O BALAIO E A MINISTRA



O BALAIO E A MINISTRA
Clerisvaldo B. Chagas, 10 de novembro de 2017
Escritor Símbolo do Sertão Alagoano
Crônica 1.778

BALAIO. Foto: (Arqueologia).
No Brasil da escravidão houve muitos movimentos libertários dos negros africanos, em todas as regiões onde havia escravos. Tanto aconteciam as fugas para formações de quilombos, quanto revoltas para libertação. Um desses inúmeros movimentos pela liberdade preta aconteceu no Maranhão, penetrou na história e nos livros didáticos do País com o título de Balaiada. Foi em 1838 que aconteceu essa revolta do povo contra os grandes proprietários de terras rurais. Agiram contra a exploração que aqueles senhores exerciam sobre os escravizados vaqueiros, artesãos e trabalhadores livres do Maranhão. A liderança do movimento era composta por três pessoas: o vaqueiro Raimundo Gomes, o artesão Manuel Francisco dos Anjos (o que fazia balaios) e o negro Cosme, que organizava fugas dos escravizados da região.
Muitas coisas aconteceram durante cerca de três anos de luta. Durante as refregas os rebeldes chegaram a tomar a cidade de Caxias. Ali formaram um governo provisório, facilitaram a fuga de escravizados e a formação de um quilombo. Como o movimento carecia de maior organização, não teve fôlego o suficiente para continuar e começou a enfraquecer. A Balaiada foi definitivamente derrotada em 1841. A sua denominação vem do apelido e da profissão de Manuel Francisco dos Anjos, “O Balaio”, porque ele confeccionava balaios verticais de palhas ou cipós para transporte de algodão e outros produtos. Ferido por acidente por seus próprios companheiros, o Balaio terminou morrendo de gangrena.
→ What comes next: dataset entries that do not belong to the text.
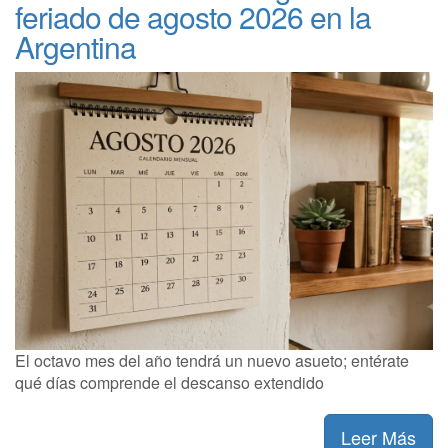
feriado de agosto 2026 en la
Argentina
El octavo mes del año tendrá un nuevo asueto; entérate
qué días comprende el descanso extendido
Leer Más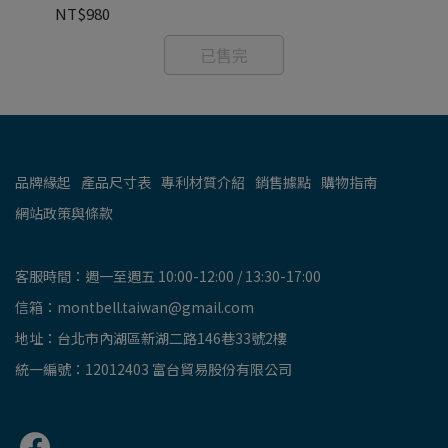
NT$980
NT
已售完
品牌緣起
產品尺寸表
專利材質介紹
銷售據點
購物指南
網站政策與條款
客服時間：週一至週五 10:00-12:00 / 13:30-17:00
信箱：montbell.taiwan@gmail.com
地址：台北市內湖區新湖二路146巷33號2樓
統一編號：12012403 富台貿易股份有限公司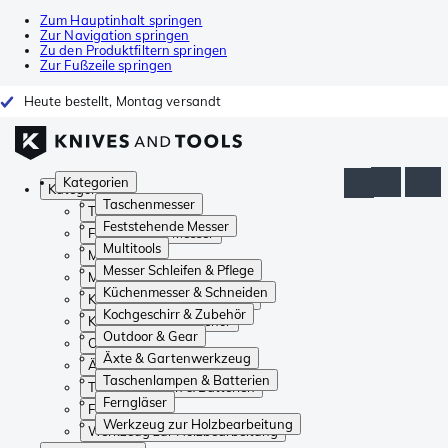
Zum Hauptinhalt springen
Zur Navigation springen
Zu den Produktfiltern springen
Zur Fußzeile springen
Heute bestellt, Montag versandt
Kategorien
Kategorien
Taschenmesser
Taschenmesser
Feststehende Messer
Feststehende Messer
Multitools
Multitools
Messer Schleifen & Pflege
Messer Schleifen & Pflege
Küchenmesser & Schneiden
Küchenmesser & Schneiden
Kochgeschirr & Zubehör
Kochgeschirr & Zubehör
Outdoor & Gear
Outdoor & Gear
Äxte & Gartenwerkzeug
Äxte & Gartenwerkzeug
Taschenlampen & Batterien
Taschenlampen & Batterien
Ferngläser
Ferngläser
Werkzeug zur Holzbearbeitung
Werkzeug zur Holzbearbeitung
Diante de tantas lutas, não somente contra a escravidão, mas também de outros tipos de explorações nos campos e nas cidades, até parece que toda consciência foi perdida. Foi assim que o ridículo estourou nos noticiários brasileiros e nas Redes Sociais, onde piadas e mais piadas se amontoam. Uma declaração infeliz de uma ministra que acha que deve receber sessenta mil reais se não seu trabalho fica caracterizado como trabalho escravo, fez tremer em suas respectivas tumbas Raimundo Gomes, o Cara Preta; Manuel Francisco dos Anjos, o Balaio; e o negro Cosme, líderes da Balaiada, em 1838.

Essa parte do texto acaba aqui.